Esa SRAM triplica la capacidad de la generación anterior y está pensada precisamente para mantener partes activas del KV Cache lo más cerca posible de las unidades de cálculo. Cada acceso que puede resolverse dentro del propio silicio evita tener que salir hacia niveles de memoria más lentos, reduciendo tanto latencia como consumo energético.
El TPU 8t, orientado al entrenamiento a gran escala, adopta una configuración distinta con 216 GB de HBM, 6,528 TB/s de ancho de banda y 128 MB de SRAM. Google está diseñando, por tanto, diferentes jerarquías de memoria según el comportamiento de cada carga, en lugar de intentar resolver todos los escenarios mediante una única arquitectura.
Axion sustituye los antiguos hosts x86 dentro de los nuevos sistemas TPU
Otra modificación importante de esta generación está en los procesadores encargados de actuar como hosts. Tanto TPU 8t como TPU 8i utilizan ahora CPUs Axion basadas en Arm, desarrolladas internamente por Google, sustituyendo la dependencia de procesadores x86 utilizada anteriormente en parte de su infraestructura TPU.
Estas CPUs se ocupan de tareas como preprocesamiento de datos, coordinación del sistema y trabajo auxiliar alrededor de los aceleradores, por lo que también necesitan cantidades importantes de memoria convencional. Es precisamente en este tipo de capas donde disponer de DDR4 reutilizable puede resultar útil si Google consigue integrarla sin comprometer demasiado el rendimiento.
Conviene nuevamente separar ambos conceptos: el TPU continúa dependiendo de HBM de altísimo ancho de banda para alimentar directamente sus unidades de cálculo, mientras DDR4 se movería en niveles mucho más alejados dentro de la jerarquía del sistema. Recuperar DDR4 no sustituye, por tanto, la necesidad de HBM3E en los propios aceleradores.

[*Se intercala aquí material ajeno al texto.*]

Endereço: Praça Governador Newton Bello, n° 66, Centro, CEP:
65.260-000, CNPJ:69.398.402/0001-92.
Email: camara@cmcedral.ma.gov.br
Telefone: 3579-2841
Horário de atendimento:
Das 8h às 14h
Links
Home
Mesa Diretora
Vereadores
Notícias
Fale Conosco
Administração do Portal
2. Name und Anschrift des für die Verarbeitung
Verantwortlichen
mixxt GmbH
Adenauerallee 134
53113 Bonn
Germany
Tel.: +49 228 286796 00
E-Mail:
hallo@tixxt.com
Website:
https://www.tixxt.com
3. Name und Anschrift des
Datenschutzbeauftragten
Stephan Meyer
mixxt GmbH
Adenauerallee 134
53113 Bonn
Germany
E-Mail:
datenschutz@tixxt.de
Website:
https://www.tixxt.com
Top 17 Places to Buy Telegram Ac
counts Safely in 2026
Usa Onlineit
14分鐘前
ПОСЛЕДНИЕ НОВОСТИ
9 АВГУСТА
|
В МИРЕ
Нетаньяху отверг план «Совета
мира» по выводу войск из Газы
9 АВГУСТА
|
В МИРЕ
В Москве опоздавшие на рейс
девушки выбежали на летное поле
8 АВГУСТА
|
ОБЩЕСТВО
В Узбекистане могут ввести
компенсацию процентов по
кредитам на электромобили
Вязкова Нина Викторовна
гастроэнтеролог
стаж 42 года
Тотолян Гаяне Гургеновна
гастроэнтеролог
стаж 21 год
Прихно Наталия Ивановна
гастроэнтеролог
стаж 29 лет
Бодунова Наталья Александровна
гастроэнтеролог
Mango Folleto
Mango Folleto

Incluso reutilizar DDR4 sigue sin ser suficiente
Cherian reconoció que, pese a estas medidas, la capacidad recuperada continúa siendo insuficiente para cubrir las necesidades de Google. La compañía ha pedido a los fabricantes de memoria que aceleren la expansión de producción ante una demanda que sigue creciendo impulsada por centros de datos y grandes modelos de inteligencia artificial.
La situación ayuda además a explicar por qué DDR4 está teniendo una vida comercial mucho más larga de lo previsto. Fabricantes que habían reducido progresivamente su producción se encuentran ahora con un mercado donde incluso grandes hiperescaladores están interesados en recuperar módulos antiguos debido a la presión ejercida sobre toda la cadena de suministro de DRAM.
Para Google, desmontar servidores retirados es una solución pragmática antes que elegante. Pero que una compañía con su capacidad de compra haya llegado a diseñar adaptadores específicos para reutilizar DDR4 muestra claramente hasta dónde ha escalado el problema: en la infraestructura de IA actual, disponer del acelerador más rápido sirve de poco si no existe memoria suficiente para mantenerlo alimentado.